Vanish. Without a trace. They were there, and then they weren’t. Of course, they would send out search parties to comb the town for them, and reassure everyone who asked that they were doing the best they could. But of course, everybody knew. The seductive call of the woods was not to fall of deaf ears. After a while, their “MISSING PERSONS” posters were taken down and discarded, and they lived in the town only through the gossip of the children. Gavin had quite a collection of salvaged posters on his bedroom wall, hidden behind his dresser. His mother would blow a gasket, he thought.
When his mother wasn’t reading him the Bible, Gavin’s father used to tell him old Japanese folktales about fox spirits, yokai, kaibutsu. He recalled his stories of creatures known as Kaibyo when-
“Hey, spaceboy. Whatcha thinkin about?” Valley waved a hand in front of his face, bringing him back to reality.

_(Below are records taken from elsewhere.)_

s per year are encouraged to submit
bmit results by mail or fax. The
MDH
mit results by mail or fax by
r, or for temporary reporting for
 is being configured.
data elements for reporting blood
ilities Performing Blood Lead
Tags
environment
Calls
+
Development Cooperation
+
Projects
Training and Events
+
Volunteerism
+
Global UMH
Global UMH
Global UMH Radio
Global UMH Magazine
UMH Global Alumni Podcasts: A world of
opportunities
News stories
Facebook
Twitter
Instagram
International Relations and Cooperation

“Nothing, doll. Absolutely nothing.”
Laughter. Then, a kiss. Warm hands caressing his cheeks, on his waist, through his short brown hair. It was 1963, the love decade was soon to kick off, there was a girl in his bed and the world was beautiful, if only for a little while.
At some point, Valley left, and Gavin picked up the piece of paper that she’d asked him about. Clinging to his tarnished silver first communion rosary, a chill ran down his spine, for no reason he could discern. On the paper was a sketch of an emaciated gray cat, with a wide, yellow toothed grin.

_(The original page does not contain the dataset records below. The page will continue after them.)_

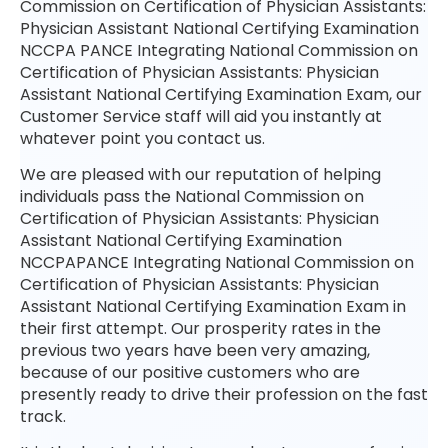
Commission on Certification of Physician Assistants:
Physician Assistant National Certifying Examination
NCCPA PANCE Integrating National Commission on
Certification of Physician Assistants: Physician
Assistant National Certifying Examination Exam, our
Customer Service staff will aid you instantly at
whatever point you contact us.
We are pleased with our reputation of helping
individuals pass the National Commission on
Certification of Physician Assistants: Physician
Assistant National Certifying Examination
NCCPAPANCE Integrating National Commission on
Certification of Physician Assistants: Physician
Assistant National Certifying Examination Exam in
their first attempt. Our prosperity rates in the
previous two years have been very amazing,
because of our positive customers who are
presently ready to drive their profession on the fast
track.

Two days until his birthday.
He fell asleep rather quickly that night, which was unusual for him, but it was a shallow sleep, dreaming of nothing but black water, fur, and two piercing, blue eyes.
CAUTION-CUIDADO-ATTENTION
あなた以外に神はいない
Waking up in a cold sweat, Gavin rolled over in his creaky bed. He looked over at his alarm clock. 2:18 AM.
for fucks sake.
Staring at his beat-up wooden desk and the piles of paper and pencils sitting at it, it occurred to him that he didn’t feel like drawing that night. It was a pretty night, with a lovely moon in the sky.
Some fresh air would do me good.
He’d fallen asleep in his clothes. Motor oil stained white T-shirt, frayed black pants, and of course, his brown leather bomber jacket. It had seen a lot in all the years he’d owned it. It had been patched twice, one on each elbow, in different colors. He wanted to paint something on the back, but he didn’t know what he wanted yet. He hadn’t thought about it.

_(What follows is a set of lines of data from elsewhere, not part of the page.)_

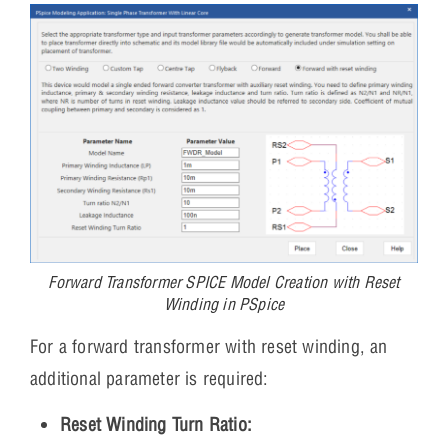
Forward Transformer SPICE Model Creation with Reset
Winding in PSpice
For a forward transformer with reset winding, an
additional parameter is required:
Reset Winding Turn Ratio: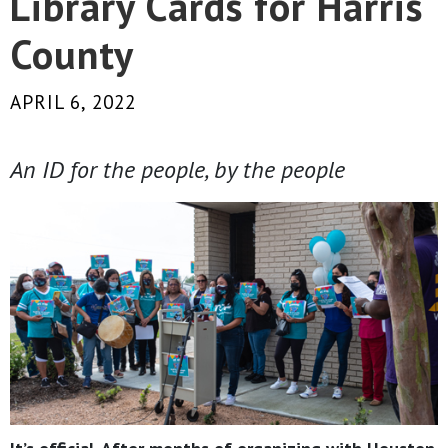
Library Cards for Harris
County
APRIL 6, 2022
An ID for the people, by the people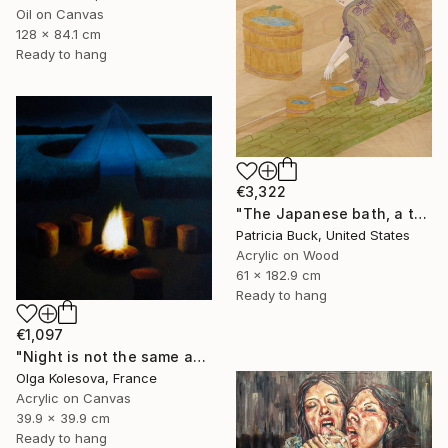
Oil on Canvas
128 x 84.1 cm
Ready to hang
€3,322
"The Japanese bath, a three part triptych" Painting
Patricia Buck, United States
Acrylic on Wood
61 x 182.9 cm
Ready to hang
€1,097
"Night is not the same as day" Painting
Olga Kolesova, France
Acrylic on Canvas
39.9 x 39.9 cm
Ready to hang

Tiptoeing as not to wake his catatonic mother, who was sleeping on the couch in front of the TV, Gavin almost stepped on a shard of broken glass.
Beer bottles.
The living room floor was carpeted in them, in sparkling amber and green, casting moonlight all over the room, in the multifaceted reflections of the tired faces residing within it.
Beautiful… so beautiful…
He’d never drank alcohol before. He knew a lot of kids at his school who would. Theyd throw big parties at their parents houses while they were away, cut into Daddy’s brandy, and go rampaging around the neighborhood, TPing trees, streaking through the park, smashing windshields, all kinds of juvenile delinquent shenanigans. It was always the worst on Halloween, which was coming up. It was October, the month of playground rumors, teenage pranksters, and a chill of anticipation in the air.
Gavin put down the bottle, grabbed a bolt cutter and walked outside.
A cold wind immediately blew into his face, making him shiver and sneeze. A shower of damp orange leaves fluttered into his hair. As he plucked one out, he glanced toward his favorite thing he’d ever owned, his escape from all of his troubles.
A shiny motorcycle sat in the driveway, waiting. He’d rescued it from the scrapyard a few years prior and had it painted red, just like his father’s old car. His mother was always telling him to scrap it.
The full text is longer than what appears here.